You control BMX Challenge with the Wii Remote only. To pedal, you press the 2 button, and you steer your bike by holding the remote horizontally and tilting the controller left or right. It takes a few moments to get used to but, to the game's credit, steering is pretty responsive once you've been acclimated to it. To jump off a ledge, you simply flip the remote up quickly. Tricks are handled with a combination of the directional pad and the 1 and 2 buttons. It's a shame that there aren't more tricks that involve the Wii Remote's motion-sensing features but, at the very least, you'll have a lot of tricks at your disposal with the system as it is.
The heart of the game's single-player experience is the career mode, where you compete in both race and trick events. You start out by creating a rider based on archetypes so clichéd they'd make John Hughes proud ("nerd," "hip-hop," "punk," "urban," etc.), and then continue on to the events proper. During these career events, you earn stars based on where you place in the race, as well as for any trick and style points you rack up. Your star total will unlock new events as you progress. The star totals needed to open up many of the later courses in the game on "pro" level require you to not only finish first, but also to finish in style by racking up tricks and taking advantage of the often insane physics on display in the game.
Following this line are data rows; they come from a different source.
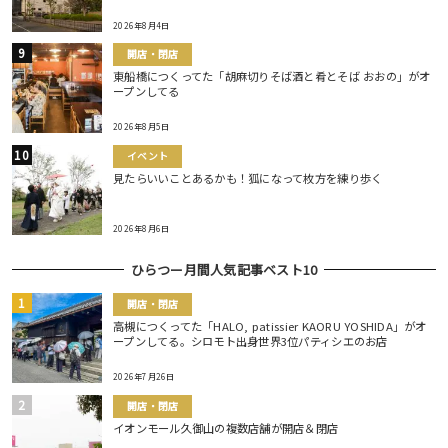
2026年8月4日
開店・閉店
東船橋につくってた「胡麻切りそば酒と肴とそば おおの」がオ
ープンしてる
2026年8月5日
イベント
見たらいいことあるかも！狐になって枚方を練り歩く
2026年8月6日
ひらつー月間人気記事ベスト10
開店・閉店
高槻につくってた「HALO, patissier KAORU YOSHIDA」がオ
ープンしてる。シロモト出身世界3位パティシエのお店
2026年7月26日
開店・閉店
イオンモール久御山の複数店舗が開店＆閉店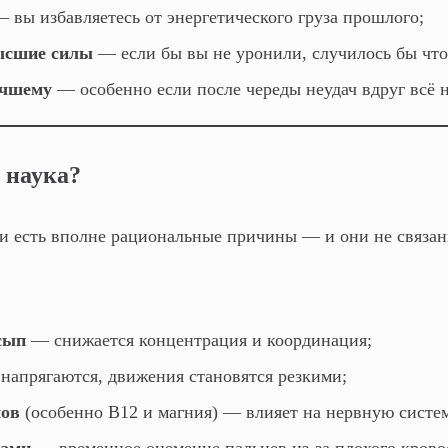
 вы избавляетесь от энергетического груза прошлого;
ысшие силы
— если бы вы не уронили, случилось бы что
учшему
— особенно если после череды неудач вдруг всё 
 наука?
и есть вполне рациональные причины — и они не связан
сып
— снижается концентрация и координация;
прягаются, движения становятся резкими;
нов
(особенно B12 и магния) — влияет на нервную систе
дами
— временное онемение пальцев из‑за плохого крово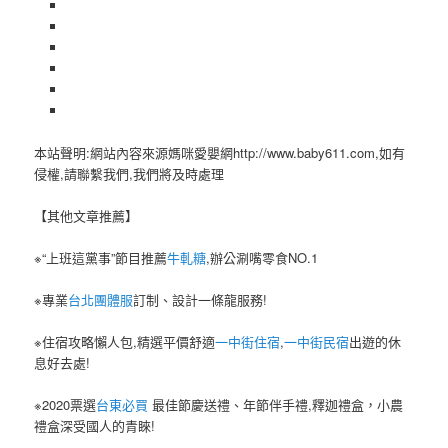
本站聲明:網站內容來源媽咪愛嬰網http://www.baby611.com,如有
侵權,請聯繫我們,我們將及時處理
【其他文章推薦】
※“上班這黨事”節目推薦
牛軋糖
,辦公涮嘴零食NO.1
※專業
台北團體服
訂制、設計一條龍服務!
※住宿攻略懶人包,精選平價舒適
一中街住宿
,
一中街民宿
出遊的休
息好去處!
※2020票選
台東必買
最佳節慶送禮、年節伴手禮,釋迦禮盒，小農
禮盒深受國人的青睞!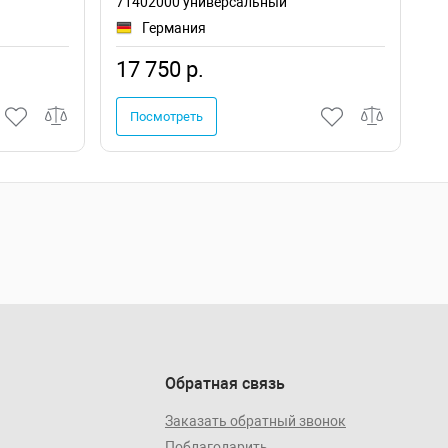
71402000 универсальный
Sa
Германия
17 750 р.
6
Посмотреть
Обратная связь
Заказать обратный звонок
Поблагодарить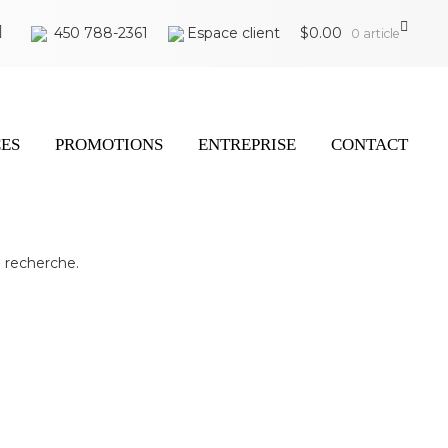
450 788-2361
Espace client
$
0.00
0 article
CES
PROMOTIONS
ENTREPRISE
CONTACT
 recherche.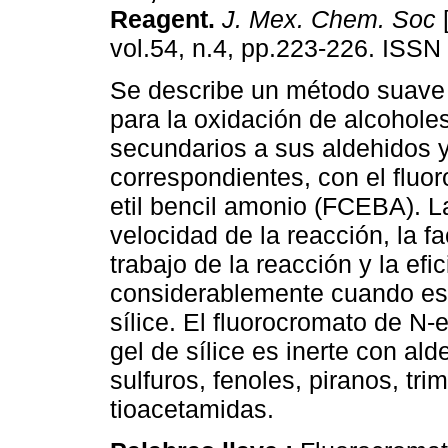
Reagent
.
J. Mex. Chem. Soc
[
vol.54, n.4, pp.223-226. ISS
Se describe un método suave 
para la oxidación de alcoholes
secundarios a sus aldehidos 
correspondientes, con el fluo
etil bencil amonio (FCEBA). La
velocidad de la reacción, la fa
trabajo de la reacción y la e
considerablemente cuando est
sílice. El fluorocromato de N-
gel de sílice es inerte con ald
sulfuros, fenoles, piranos, tri
tioacetamidas.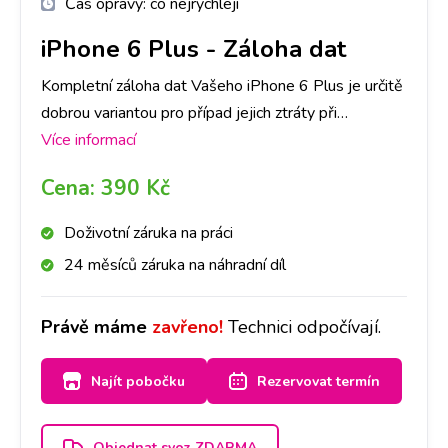
Čas opravy:
co nejrychleji
iPhone 6 Plus
-
Záloha dat
Kompletní záloha dat Vašeho iPhone 6 Plus je určitě
dobrou variantou pro případ jejich ztráty při
přehrávání telefonu či aktualizaci softwaru. Vaše data
Více informací
uložíme a po opravě je zase nahrajeme zpět do
Cena:
390 Kč
Vašeho přístroje. Časově záleží na objemu dat, který
máte uložen. Máte-li však hodně dat, doporučujeme
Doživotní záruka na práci
si s sebou vzít externí disk.
24 měsíců záruka na náhradní díl
Právě máme
zavřeno!
Technici odpočívají.
Najít pobočku
Rezervovat termín
Objednat svoz ZDARMA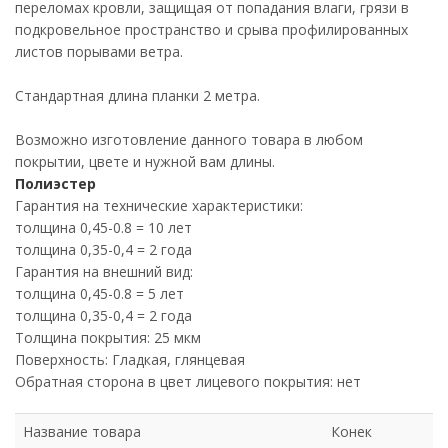
переломах кровли, защищая от попадания влаги, грязи в
подкровельное пространство и срыва профилированных
листов порывами ветра.
Стандартная длина планки 2 метра.
Возможно изготовление данного товара в любом
покрытии, цвете и нужной вам длины.
Полиэстер
Гарантия на технические характеристики:
толщина 0,45-0.8 = 10 лет
толщина 0,35-0,4 = 2 года
Гарантия на внешний вид:
толщина 0,45-0.8 = 5 лет
толщина 0,35-0,4 = 2 года
Толщина покрытия: 25 мкм
Поверхность: Гладкая, глянцевая
Обратная сторона в цвет лицевого покрытия: нет
Название товара
Конек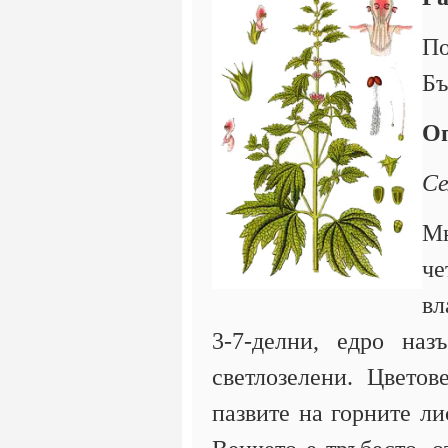
По
Бъ
Оп
Се
М
че
вл
3-7-делни, едро наз
светлозелени. Цветов
пазвите на горните ли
Just as in the PSP game, grinding rails is one of the best bets for racking up trick points. It helps that the game's grinding mechanic warps you to practically any edge with just a press of the 1 button. It also helps that the balance meter is very forgiving, even when you're grinding around 90-degree corners, which looks and feels amazingly stupid. A couple of other wonky physics bonuses just to hit the point home: Periodically you can move in reverse at full speed, and at other times, you will slow to a crawl while pedaling for no good reason. In all, you'll have an easier time earning a real degree in physics than trying to parse its implementation in BMX Challenge.
BMX Challenge's courses run the gamut from fairly authentic (racing around a schoolyard) to the utterly preposterous (grinding and tricking your way around the deck of an oil tanker). However, you're bound to be disappointed with the track designs, which feature often ill-placed jumps and obstacles that will send you heading straight for a crash. Worse yet, despite the course path switching up at the midway point of a race, the tracks are short, which means you'll be racing the same ugly scenery as you turn multiple laps. Hidden jumps (edgily referred to here as "phat" gaps) are strewn throughout the courses for you to discover, as well as unlockables such as new bikes and accessories for your career-mode riders. The game also includes split-screen multiplayer for up to four players across various trick and race events.
Our biggest complaint with the PSP game was its lack of difficulty. That's been addressed to an extent in the Wii version of BMX Challenge--the increased dependence on trick points during race events adds some much-needed challenge to the game. Unfortunately, what's still missing is any sense of inspiration, authenticity, or fun in the game's extreme-sports approach. "Do not attempt the suicide flip at home," the game warns you on a loading-menu screen, referring to one of the deadlier-looking tricks you can pull off. It's a good piece of advice, and one we'd like to extend to include the entire game.